As a child, Dr Allan McInnes was interested in aircraft and spacecraft. How does a Kiwi kid go from dreaming about flight to working on the B-2 stealth bomber and the Mars exploration rovers?
Allan was intrigued by computers and programming as an intermediate school student. This led to an undergraduate degree in electrical and electronic engineering from the University of Canterbury. Allan moved to the US and worked as a software engineer for a small defence contractor. There he developed programs to test the electronics on the B-2 stealth bomber.
Allan’s next move was to follow in some famous footsteps – those of Mercury astronaut Gus Grisson and Apollo astronaut Neil Armstrong – and study at Purdue University’s School of Aeronautics and Astronautics. The focus for his master’s degree was spacecraft orbit mechanics.
He then worked at the Aerospace Corporation, designing spacecraft for US Air Force space missions. Allan says, “I was lucky to be able to work as a systems engineer, which meant taking on the big picture and trying to understand how all of the pieces fit together.
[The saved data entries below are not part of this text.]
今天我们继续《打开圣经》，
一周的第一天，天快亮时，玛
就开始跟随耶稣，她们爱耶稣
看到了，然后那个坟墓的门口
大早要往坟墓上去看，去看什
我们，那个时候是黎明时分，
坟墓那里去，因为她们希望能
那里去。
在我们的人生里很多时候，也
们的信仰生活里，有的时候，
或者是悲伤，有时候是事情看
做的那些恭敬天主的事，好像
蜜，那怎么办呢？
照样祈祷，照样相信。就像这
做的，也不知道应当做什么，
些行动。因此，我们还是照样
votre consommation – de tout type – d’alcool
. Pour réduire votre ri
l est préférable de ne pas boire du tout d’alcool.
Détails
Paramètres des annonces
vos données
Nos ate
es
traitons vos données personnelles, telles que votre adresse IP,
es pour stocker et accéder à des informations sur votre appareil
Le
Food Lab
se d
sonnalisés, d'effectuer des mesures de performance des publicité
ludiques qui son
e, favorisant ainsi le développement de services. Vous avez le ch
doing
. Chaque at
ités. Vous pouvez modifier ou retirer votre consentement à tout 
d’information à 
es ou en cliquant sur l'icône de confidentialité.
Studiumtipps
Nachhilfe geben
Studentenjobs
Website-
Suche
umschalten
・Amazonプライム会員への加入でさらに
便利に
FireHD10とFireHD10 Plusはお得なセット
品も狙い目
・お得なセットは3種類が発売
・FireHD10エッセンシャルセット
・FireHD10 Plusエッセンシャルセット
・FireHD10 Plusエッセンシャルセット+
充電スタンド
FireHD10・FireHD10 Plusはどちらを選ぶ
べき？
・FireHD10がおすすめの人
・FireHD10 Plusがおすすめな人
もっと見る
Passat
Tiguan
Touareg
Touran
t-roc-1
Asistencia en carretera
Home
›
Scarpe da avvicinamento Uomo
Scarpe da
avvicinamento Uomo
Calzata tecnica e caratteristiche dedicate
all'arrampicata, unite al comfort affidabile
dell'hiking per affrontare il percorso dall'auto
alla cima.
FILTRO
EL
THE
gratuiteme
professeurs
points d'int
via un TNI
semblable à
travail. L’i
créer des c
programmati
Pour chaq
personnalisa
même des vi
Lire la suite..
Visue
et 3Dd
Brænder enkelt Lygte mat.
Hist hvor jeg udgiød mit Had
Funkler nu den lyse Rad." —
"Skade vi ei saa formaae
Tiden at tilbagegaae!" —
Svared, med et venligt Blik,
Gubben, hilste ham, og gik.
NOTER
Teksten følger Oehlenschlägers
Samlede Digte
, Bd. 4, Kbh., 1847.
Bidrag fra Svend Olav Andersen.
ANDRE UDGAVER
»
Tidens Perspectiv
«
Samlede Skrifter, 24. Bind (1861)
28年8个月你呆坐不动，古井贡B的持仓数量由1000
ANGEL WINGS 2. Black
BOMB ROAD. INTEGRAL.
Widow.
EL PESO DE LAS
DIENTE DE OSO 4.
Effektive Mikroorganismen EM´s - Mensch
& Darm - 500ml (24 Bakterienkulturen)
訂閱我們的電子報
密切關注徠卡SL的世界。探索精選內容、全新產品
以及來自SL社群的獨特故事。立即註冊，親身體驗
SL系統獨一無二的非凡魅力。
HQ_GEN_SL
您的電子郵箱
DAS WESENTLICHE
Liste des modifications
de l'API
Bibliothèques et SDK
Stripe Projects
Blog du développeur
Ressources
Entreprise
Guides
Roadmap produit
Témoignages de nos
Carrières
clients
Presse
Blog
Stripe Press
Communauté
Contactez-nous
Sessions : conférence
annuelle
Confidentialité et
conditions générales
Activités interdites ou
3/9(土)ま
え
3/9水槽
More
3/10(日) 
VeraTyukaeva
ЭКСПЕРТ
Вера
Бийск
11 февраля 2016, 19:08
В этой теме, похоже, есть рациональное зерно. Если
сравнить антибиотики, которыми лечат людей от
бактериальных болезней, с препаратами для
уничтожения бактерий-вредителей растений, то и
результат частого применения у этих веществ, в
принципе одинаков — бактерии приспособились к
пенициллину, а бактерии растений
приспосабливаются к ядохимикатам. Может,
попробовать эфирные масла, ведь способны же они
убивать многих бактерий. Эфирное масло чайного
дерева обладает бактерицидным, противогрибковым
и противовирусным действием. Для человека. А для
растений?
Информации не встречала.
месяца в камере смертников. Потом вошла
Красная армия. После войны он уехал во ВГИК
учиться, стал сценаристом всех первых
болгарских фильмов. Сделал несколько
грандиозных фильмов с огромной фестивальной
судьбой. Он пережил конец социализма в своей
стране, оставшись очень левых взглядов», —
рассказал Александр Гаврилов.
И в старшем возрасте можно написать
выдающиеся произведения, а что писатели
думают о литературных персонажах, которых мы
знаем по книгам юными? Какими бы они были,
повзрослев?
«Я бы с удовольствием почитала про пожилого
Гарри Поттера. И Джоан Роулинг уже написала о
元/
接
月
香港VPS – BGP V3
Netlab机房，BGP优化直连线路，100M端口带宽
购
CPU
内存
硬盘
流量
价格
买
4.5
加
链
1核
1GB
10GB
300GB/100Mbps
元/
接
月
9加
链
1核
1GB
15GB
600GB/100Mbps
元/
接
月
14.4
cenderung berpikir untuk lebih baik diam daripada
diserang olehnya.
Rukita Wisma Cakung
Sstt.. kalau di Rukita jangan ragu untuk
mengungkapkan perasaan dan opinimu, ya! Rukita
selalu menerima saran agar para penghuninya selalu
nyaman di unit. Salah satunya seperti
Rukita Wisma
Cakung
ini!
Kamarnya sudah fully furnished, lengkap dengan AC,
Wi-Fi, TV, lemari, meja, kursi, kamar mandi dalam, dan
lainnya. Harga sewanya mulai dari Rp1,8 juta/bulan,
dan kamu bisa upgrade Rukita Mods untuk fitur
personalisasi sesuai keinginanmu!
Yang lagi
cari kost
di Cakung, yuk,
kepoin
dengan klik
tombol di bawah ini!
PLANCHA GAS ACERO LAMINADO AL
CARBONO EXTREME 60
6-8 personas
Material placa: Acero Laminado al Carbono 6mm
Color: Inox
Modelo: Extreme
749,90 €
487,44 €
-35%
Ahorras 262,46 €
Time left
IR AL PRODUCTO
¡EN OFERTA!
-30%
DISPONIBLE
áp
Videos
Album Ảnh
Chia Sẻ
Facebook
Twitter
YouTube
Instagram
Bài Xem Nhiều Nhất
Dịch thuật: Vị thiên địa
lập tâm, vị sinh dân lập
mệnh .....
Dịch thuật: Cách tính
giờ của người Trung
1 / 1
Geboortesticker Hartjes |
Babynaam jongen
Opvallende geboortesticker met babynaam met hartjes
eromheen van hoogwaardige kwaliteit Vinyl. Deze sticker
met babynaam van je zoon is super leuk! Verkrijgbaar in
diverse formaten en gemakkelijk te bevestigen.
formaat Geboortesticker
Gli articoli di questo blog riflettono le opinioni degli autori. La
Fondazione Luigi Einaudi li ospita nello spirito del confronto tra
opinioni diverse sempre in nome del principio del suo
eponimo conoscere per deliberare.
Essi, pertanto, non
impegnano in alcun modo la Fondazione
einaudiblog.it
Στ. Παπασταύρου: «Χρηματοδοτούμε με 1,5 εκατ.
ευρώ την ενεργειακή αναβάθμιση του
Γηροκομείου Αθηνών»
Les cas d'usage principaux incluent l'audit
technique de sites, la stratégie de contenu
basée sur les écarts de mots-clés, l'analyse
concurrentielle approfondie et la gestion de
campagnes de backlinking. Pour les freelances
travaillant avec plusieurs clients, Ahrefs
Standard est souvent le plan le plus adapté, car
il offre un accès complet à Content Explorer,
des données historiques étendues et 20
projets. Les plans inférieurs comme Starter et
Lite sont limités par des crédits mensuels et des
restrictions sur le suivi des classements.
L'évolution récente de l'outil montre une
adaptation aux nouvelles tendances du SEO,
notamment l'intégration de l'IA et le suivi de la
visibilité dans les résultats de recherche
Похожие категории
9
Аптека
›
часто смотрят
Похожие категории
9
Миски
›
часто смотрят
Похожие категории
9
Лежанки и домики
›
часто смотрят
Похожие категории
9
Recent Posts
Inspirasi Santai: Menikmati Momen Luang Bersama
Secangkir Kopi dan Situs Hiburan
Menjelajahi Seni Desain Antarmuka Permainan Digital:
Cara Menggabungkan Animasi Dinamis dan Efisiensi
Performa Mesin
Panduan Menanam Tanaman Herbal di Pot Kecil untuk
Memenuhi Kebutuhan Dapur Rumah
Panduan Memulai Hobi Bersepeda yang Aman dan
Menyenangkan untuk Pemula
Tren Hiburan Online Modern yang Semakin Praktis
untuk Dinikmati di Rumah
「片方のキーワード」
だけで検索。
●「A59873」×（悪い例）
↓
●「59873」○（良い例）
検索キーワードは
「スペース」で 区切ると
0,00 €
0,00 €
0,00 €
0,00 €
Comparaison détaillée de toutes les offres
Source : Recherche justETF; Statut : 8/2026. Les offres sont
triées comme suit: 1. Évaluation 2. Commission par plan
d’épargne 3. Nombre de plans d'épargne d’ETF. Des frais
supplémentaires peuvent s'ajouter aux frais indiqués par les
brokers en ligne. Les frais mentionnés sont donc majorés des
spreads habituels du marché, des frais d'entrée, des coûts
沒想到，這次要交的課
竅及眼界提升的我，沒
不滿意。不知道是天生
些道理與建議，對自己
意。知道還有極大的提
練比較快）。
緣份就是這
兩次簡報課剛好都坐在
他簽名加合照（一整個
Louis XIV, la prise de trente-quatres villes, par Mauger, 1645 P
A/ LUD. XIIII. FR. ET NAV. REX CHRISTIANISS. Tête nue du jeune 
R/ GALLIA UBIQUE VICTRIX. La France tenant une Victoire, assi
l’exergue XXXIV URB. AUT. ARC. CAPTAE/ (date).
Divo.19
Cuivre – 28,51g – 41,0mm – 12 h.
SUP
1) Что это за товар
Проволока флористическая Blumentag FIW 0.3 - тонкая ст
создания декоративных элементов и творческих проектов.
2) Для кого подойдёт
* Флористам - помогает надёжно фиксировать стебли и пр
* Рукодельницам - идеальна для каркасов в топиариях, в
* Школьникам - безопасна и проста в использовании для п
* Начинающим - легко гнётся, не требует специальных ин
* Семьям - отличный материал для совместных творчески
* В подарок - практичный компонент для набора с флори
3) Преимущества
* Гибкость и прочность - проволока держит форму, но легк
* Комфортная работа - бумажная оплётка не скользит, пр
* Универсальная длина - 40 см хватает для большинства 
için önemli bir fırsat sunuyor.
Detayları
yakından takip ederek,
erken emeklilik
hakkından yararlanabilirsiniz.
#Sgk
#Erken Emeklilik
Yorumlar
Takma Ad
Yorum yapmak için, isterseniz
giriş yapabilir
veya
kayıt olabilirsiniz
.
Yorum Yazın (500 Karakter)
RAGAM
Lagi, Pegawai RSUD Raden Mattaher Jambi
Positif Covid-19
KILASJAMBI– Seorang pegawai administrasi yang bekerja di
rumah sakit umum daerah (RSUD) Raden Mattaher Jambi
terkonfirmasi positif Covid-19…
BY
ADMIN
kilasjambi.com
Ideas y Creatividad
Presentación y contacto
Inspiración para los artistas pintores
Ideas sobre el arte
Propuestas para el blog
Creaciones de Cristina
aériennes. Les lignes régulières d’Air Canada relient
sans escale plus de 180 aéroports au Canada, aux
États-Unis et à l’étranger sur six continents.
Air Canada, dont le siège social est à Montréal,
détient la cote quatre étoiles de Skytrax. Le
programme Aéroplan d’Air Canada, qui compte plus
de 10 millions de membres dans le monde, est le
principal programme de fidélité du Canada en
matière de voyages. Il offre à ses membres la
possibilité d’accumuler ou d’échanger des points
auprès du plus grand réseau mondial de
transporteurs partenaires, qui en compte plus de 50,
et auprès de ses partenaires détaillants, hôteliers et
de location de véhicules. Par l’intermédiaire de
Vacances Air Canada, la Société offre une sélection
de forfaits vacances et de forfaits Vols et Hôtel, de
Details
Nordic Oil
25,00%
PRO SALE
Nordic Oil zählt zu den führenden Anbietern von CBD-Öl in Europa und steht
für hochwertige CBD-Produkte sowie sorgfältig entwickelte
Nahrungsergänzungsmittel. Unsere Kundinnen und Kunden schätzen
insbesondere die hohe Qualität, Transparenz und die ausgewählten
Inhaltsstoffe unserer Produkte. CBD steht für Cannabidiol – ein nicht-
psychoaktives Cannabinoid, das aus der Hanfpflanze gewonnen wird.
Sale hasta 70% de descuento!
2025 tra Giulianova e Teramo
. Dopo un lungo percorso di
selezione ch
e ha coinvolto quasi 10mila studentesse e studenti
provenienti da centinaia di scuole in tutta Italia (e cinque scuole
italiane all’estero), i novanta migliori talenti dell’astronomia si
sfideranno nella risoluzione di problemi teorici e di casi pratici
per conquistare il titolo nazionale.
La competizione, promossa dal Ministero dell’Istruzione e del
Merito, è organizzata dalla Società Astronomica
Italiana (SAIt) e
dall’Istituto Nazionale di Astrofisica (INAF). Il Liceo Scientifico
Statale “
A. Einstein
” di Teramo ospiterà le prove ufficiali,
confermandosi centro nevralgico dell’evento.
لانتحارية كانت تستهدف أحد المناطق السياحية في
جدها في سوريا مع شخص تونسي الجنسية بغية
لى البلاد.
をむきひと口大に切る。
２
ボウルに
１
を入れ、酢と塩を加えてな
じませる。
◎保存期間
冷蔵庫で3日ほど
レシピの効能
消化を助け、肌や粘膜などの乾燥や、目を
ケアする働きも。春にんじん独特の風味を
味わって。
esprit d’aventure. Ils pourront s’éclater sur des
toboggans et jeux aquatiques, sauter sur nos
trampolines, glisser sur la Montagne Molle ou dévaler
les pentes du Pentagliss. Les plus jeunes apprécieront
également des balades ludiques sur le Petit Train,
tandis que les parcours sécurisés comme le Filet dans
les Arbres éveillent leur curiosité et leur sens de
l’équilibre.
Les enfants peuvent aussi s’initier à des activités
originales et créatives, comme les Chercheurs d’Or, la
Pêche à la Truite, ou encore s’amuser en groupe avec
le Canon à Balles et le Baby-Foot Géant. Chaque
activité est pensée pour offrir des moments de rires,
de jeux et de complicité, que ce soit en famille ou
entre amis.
I worked on a lot of interesting projects.” One of these projects was the Mars exploration rovers. Allan worked on ‘failure mode analysis’ – he had to look at all the different ways the system might fail and make sure that this either wouldn’t happen or that there was a back-up plan. The rovers had an initial 90-day mission, but they functioned so well that their missions were extended – to over 6 years – or more than 25 times longer than originally planned!
After a few years of spacecraft design, Allan did a PhD in electrical and computer engineering at Utah State University. He says, “There I did research on applying process algebra and model-checking (techniques from computer science) to understanding the behaviour of spacecraft systems. In a sense, that project brought together my interests in software development and spacecraft design.”
There’s always something new to learn. Design is all about learning things – if we already understood the problem, we wouldn’t need to design a solution.
Allan returned to New Zealand to work in the Department of Electrical and Computer Engineering, University of Canterbury. He’s excited to be back working with many of the people who helped him have a great undergraduate experience and to have the opportunity to work with graduate students. His current research is focused on using software to make the things around us – cars, houses and robots – ‘smarter’. He’s also developing computer simulations to help design complex systems and ensure that they work as they’ve been designed to.
Outside of work, Allan likes to discover new craft beers, go hiking and dabble with new programming languages.
This article is based on information current in 2013.